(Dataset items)
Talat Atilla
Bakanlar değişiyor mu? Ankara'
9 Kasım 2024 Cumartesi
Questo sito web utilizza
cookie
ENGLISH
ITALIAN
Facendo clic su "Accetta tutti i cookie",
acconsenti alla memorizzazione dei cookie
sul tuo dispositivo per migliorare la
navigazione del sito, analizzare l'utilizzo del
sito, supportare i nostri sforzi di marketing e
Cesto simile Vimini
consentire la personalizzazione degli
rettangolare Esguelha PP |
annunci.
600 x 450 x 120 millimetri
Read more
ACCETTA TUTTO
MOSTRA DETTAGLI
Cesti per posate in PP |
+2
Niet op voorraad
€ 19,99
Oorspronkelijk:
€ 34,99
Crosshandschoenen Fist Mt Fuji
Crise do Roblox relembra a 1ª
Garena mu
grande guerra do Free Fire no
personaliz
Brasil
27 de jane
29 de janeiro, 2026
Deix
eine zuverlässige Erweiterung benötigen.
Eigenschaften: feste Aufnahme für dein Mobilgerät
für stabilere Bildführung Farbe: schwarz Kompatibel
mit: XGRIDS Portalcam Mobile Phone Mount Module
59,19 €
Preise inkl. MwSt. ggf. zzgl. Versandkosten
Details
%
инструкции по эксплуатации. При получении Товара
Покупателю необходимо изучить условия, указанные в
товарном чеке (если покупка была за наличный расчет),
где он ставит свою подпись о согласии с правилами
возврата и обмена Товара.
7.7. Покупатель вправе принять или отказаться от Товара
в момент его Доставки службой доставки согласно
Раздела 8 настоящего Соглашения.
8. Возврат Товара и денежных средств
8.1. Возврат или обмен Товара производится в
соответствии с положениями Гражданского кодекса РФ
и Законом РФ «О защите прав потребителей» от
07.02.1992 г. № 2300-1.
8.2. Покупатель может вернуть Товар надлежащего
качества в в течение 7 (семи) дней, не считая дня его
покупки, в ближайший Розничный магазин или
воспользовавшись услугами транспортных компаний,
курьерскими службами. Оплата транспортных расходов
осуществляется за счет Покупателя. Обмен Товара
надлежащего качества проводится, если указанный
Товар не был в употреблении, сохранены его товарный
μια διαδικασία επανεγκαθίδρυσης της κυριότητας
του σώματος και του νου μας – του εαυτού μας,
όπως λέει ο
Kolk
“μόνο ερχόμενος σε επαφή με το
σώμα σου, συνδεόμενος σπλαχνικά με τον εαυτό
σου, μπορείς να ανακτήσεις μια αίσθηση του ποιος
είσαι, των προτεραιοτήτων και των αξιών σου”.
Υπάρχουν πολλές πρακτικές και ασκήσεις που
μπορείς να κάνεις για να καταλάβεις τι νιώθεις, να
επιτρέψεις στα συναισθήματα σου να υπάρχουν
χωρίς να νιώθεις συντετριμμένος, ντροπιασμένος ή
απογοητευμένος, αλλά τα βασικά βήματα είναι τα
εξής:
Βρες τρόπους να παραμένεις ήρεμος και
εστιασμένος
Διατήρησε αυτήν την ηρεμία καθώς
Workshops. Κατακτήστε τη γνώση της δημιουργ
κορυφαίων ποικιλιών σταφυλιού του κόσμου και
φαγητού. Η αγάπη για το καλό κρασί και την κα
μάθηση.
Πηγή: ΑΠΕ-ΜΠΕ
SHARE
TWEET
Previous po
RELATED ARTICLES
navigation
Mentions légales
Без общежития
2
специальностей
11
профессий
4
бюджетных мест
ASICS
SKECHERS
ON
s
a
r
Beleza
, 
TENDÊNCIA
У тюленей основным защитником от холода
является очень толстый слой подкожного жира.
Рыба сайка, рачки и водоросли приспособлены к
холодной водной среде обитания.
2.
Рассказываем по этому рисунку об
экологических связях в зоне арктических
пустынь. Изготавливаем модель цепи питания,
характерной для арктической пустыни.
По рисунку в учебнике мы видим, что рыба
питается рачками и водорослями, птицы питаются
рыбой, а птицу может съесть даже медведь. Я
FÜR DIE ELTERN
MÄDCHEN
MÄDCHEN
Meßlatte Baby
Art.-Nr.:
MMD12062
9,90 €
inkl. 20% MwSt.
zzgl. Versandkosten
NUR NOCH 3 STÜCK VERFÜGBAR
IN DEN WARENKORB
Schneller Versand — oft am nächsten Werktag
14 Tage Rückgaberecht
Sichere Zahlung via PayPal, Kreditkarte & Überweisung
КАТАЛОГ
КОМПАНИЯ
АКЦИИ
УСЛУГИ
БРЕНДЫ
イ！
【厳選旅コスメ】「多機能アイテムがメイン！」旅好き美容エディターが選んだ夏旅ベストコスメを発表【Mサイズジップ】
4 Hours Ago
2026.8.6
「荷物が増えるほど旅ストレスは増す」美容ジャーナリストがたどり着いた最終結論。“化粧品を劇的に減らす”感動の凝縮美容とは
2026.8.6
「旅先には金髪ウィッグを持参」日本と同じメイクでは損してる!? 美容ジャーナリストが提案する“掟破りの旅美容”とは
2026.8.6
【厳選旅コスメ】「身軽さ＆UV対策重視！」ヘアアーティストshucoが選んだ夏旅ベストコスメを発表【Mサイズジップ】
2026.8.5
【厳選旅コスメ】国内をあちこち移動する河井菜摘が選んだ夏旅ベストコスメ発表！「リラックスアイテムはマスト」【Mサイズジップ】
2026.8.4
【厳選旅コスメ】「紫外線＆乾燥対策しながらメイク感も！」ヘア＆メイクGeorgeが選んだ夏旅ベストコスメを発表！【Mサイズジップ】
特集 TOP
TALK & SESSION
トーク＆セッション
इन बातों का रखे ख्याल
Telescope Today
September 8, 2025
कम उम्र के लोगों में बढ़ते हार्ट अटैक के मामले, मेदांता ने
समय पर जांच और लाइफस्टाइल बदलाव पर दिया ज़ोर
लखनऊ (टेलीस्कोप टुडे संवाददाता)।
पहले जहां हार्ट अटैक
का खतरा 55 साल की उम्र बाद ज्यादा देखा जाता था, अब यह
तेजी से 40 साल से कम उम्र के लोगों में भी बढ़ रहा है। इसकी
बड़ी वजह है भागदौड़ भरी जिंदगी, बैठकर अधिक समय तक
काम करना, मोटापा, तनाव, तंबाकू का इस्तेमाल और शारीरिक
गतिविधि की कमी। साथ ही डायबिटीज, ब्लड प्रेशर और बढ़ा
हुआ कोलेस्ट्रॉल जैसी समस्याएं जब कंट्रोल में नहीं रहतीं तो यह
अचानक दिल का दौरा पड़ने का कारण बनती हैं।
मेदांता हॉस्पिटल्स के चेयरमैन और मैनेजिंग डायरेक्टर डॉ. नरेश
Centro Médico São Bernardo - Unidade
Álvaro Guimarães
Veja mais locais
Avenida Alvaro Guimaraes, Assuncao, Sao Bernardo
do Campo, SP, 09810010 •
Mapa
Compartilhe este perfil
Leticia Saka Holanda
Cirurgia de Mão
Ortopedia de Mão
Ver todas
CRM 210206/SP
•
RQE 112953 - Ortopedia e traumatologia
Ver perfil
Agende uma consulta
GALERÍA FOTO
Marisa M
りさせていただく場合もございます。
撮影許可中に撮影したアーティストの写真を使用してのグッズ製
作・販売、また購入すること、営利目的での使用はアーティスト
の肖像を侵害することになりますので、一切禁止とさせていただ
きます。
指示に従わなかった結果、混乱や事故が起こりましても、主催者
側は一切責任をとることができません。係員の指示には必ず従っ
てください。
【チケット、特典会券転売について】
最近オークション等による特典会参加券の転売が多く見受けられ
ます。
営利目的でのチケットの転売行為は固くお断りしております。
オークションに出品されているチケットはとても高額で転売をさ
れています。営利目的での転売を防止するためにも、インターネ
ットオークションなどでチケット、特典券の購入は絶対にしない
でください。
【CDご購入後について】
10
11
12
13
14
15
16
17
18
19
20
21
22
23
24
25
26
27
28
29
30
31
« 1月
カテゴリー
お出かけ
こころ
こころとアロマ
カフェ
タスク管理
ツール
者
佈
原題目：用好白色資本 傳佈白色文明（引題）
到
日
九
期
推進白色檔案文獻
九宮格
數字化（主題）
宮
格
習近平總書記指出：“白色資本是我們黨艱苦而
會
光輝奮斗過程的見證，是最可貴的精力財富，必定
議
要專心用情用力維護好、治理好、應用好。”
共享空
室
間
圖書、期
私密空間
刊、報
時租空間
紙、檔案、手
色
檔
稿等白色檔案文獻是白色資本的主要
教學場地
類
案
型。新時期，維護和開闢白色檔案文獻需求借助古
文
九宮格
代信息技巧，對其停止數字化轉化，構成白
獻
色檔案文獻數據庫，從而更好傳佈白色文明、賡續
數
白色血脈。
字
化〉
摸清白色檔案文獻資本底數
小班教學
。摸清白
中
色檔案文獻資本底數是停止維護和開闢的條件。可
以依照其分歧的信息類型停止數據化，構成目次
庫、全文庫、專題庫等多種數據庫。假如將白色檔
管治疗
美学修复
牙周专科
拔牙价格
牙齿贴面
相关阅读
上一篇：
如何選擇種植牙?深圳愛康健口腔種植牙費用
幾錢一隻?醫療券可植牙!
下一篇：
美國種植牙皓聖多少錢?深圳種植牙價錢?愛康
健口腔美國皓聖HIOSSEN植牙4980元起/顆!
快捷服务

→ Instructions to follow
From the records above, transcribe without alteration every line from the one with "Eigenschaften: feste Aufnahme" to the one with "εστιασμένος", inclusive.

→ Exercise result
Eigenschaften: feste Aufnahme für dein Mobilgerät
für stabilere Bildführung Farbe: schwarz Kompatibel
mit: XGRIDS Portalcam Mobile Phone Mount Module
59,19 €
Preise inkl. MwSt. ggf. zzgl. Versandkosten
Details
%
инструкции по эксплуатации. При получении Товара
Покупателю необходимо изучить условия, указанные в
товарном чеке (если покупка была за наличный расчет),
где он ставит свою подпись о согласии с правилами
возврата и обмена Товара.
7.7. Покупатель вправе принять или отказаться от Товара
в момент его Доставки службой доставки согласно
Раздела 8 настоящего Соглашения.
8. Возврат Товара и денежных средств
8.1. Возврат или обмен Товара производится в
соответствии с положениями Гражданского кодекса РФ
и Законом РФ «О защите прав потребителей» от
07.02.1992 г. № 2300-1.
8.2. Покупатель может вернуть Товар надлежащего
качества в в течение 7 (семи) дней, не считая дня его
покупки, в ближайший Розничный магазин или
воспользовавшись услугами транспортных компаний,
курьерскими службами. Оплата транспортных расходов
осуществляется за счет Покупателя. Обмен Товара
надлежащего качества проводится, если указанный
Товар не был в употреблении, сохранены его товарный
μια διαδικασία επανεγκαθίδρυσης της κυριότητας
του σώματος και του νου μας – του εαυτού μας,
όπως λέει ο
Kolk
“μόνο ερχόμενος σε επαφή με το
σώμα σου, συνδεόμενος σπλαχνικά με τον εαυτό
σου, μπορείς να ανακτήσεις μια αίσθηση του ποιος
είσαι, των προτεραιοτήτων και των αξιών σου”.
Υπάρχουν πολλές πρακτικές και ασκήσεις που
μπορείς να κάνεις για να καταλάβεις τι νιώθεις, να
επιτρέψεις στα συναισθήματα σου να υπάρχουν
χωρίς να νιώθεις συντετριμμένος, ντροπιασμένος ή
απογοητευμένος, αλλά τα βασικά βήματα είναι τα
εξής:
Βρες τρόπους να παραμένεις ήρεμος και
εστιασμένος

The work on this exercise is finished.